Lenin has up long sections of a description of the detention when returning from an awards ceremony of those involved in a film about the internment of three British residents, later released without charge, in Guantanamo Bay. It illustrates excellently the dangers of unaccountable power: veiled and not so veiled threats made out of the sight of the public, and so impossible to check. The simple fact of the possession of these powers of secrecy, of stealth, of disguise is itself revealing. In James Wood's excellent piece on a new translation of the Pentateuch - the scathing with which he treats the insipid modern versions alone is wonderful - he discusses the description of Joseph receiving his brothers in his capacity as Pharaoh's right hand man, and twice leaving to weep before breaking down in front of them and revealing his 'true' identity.
"[T]he laconic report of Joseph’s response to his brothers works by starving us of information...Three times he weeps, twice turning away from them and a third time openly. The first time, ‘he turned himself about from them, and wept.’ The second time is more agitated: ‘And Joseph made haste; for his bowels did yearn upon his brother: and he sought where to weep; and he entered into his chamber, and wept there.’ Finally, after various ruses, he can stand it no longer, and asks his servants to leave him alone while he ‘made himself known unto his brethren.

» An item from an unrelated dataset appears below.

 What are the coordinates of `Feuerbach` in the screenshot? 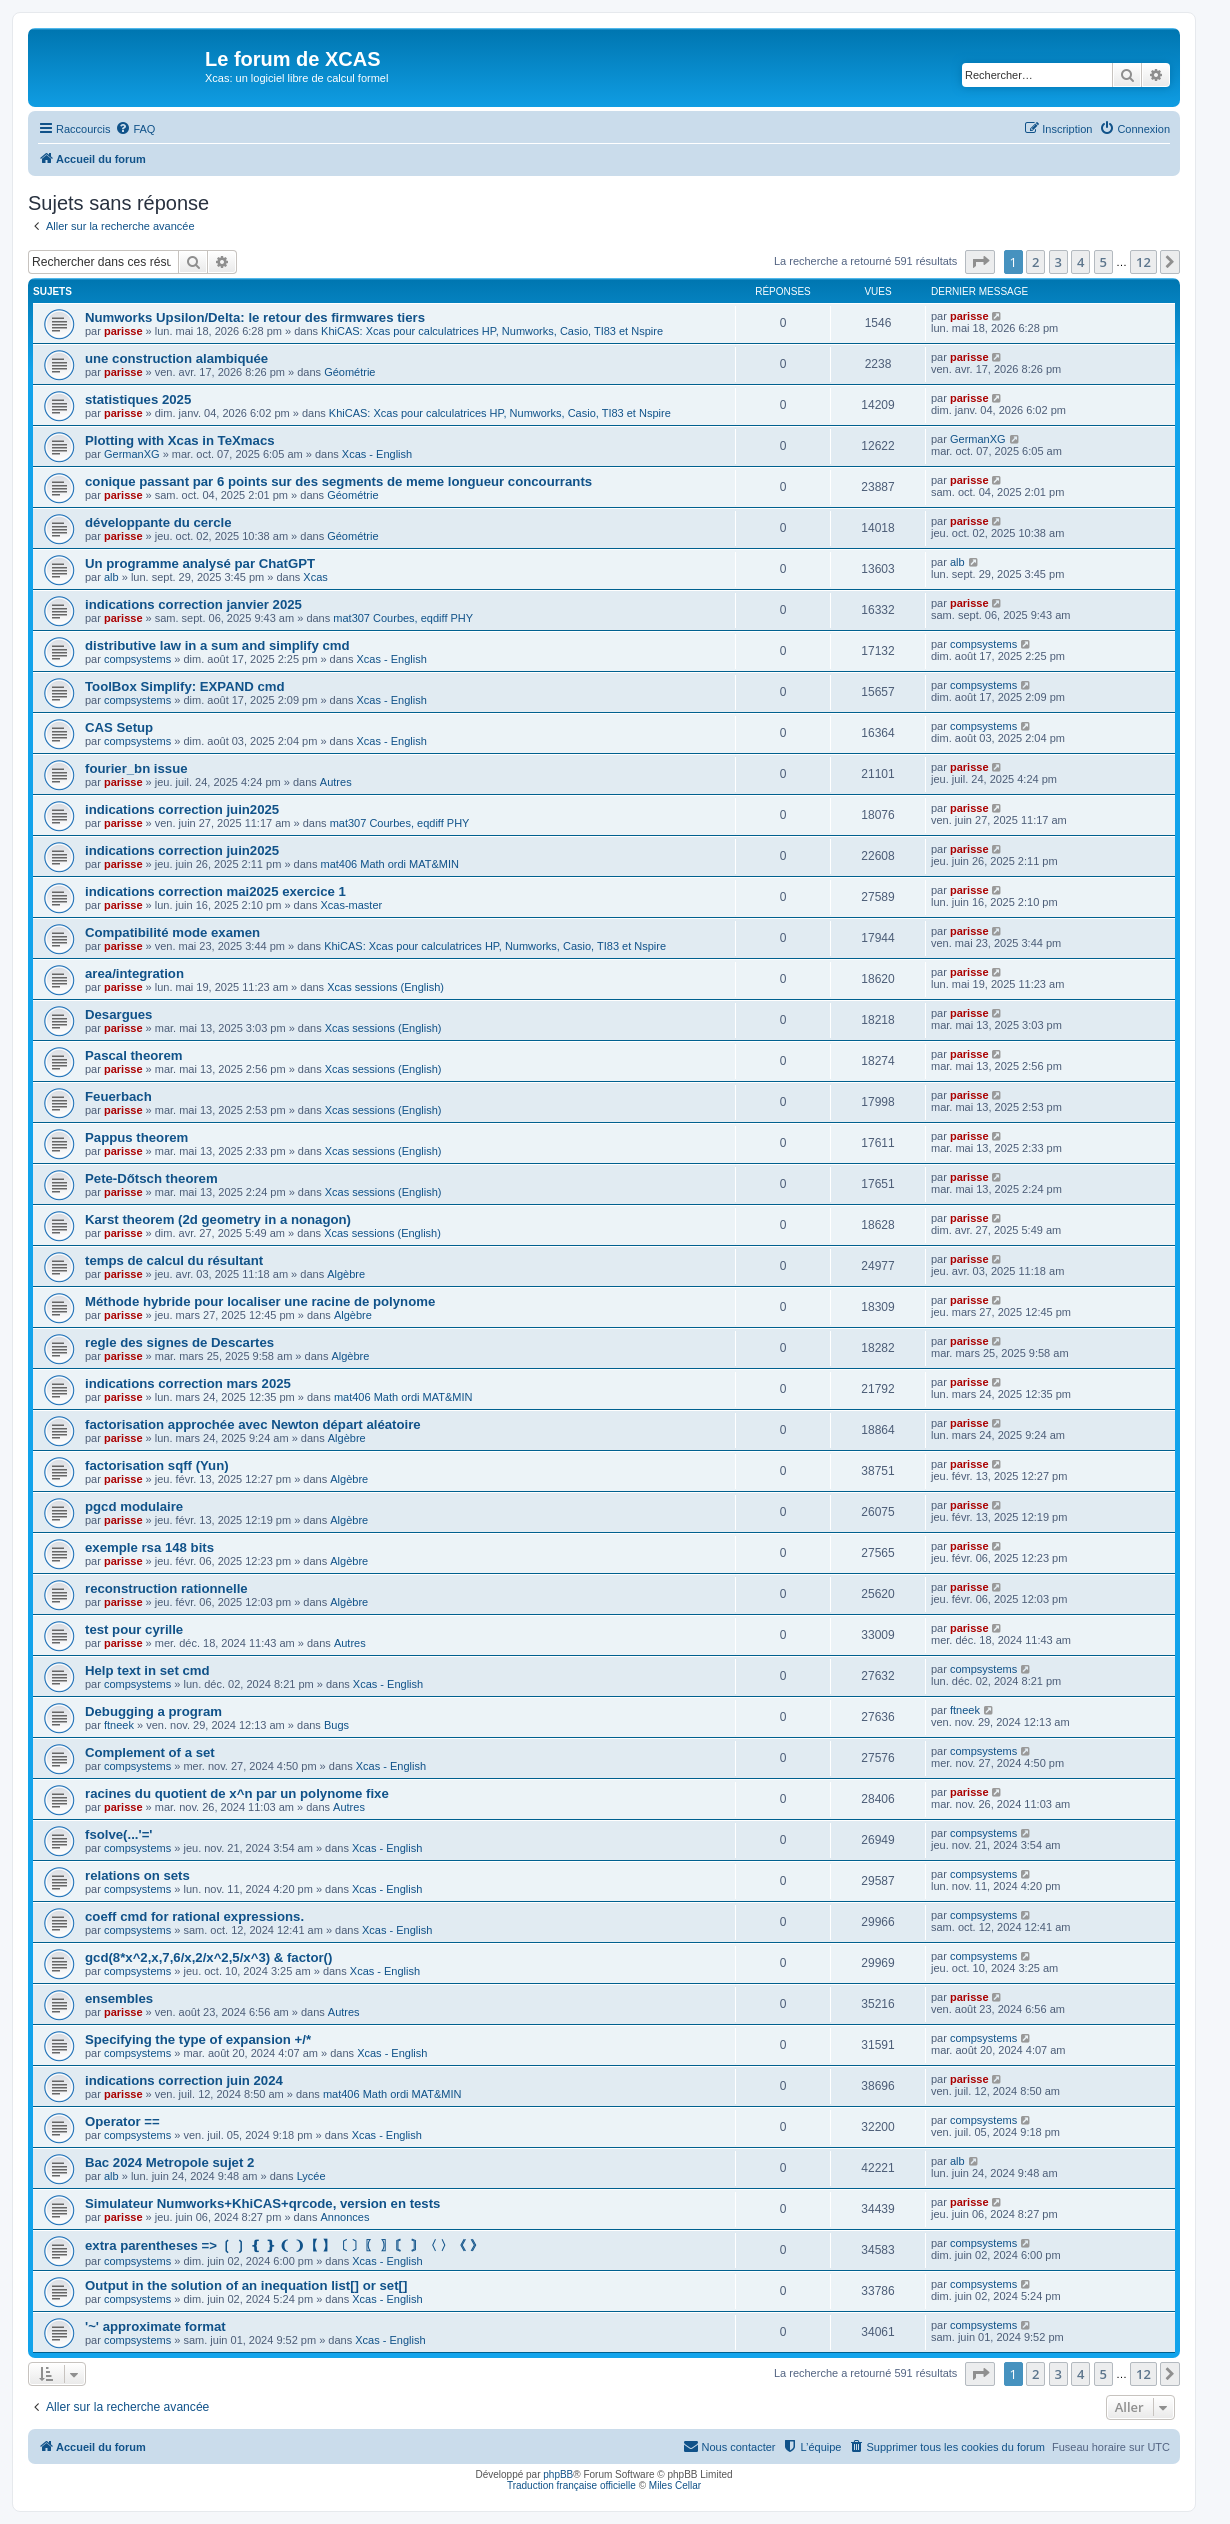 It's located at (118, 1096).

And he wept aloud: and the Egyptians and the house of Pharaoh heard.’ The beauty is that the final episode, the apparent climax, is as terse as the first: secret weeping is no different in this account from public weeping, and revelation is as hidden as disguise... And note, too, how our desire to witness this open crying, to bathe in authorial emotion, is reticently, and very movingly, transferred to another, less involved audience: ‘and the Egyptians and the house of Pharaoh heard.’"
One wonders what Joseph's brothers thought of this great magnate turning from them, fleeing in a panic from them. When Wood says that "secret weeping is no different in this account from public weeping, and revelation is as hidden as disguise", the equivalence of course implies that to disguise something does not necessarily hide any more than to reveal it. The choice to hide something implies that it is shameful, not to be seen publicly. When officers of the state, whose power is for the public good, choose to hide something, it therefore implies they are perhaps not working towards the goals they ought, since there are few other grounds for concealing their actions from those for whose betterment they work.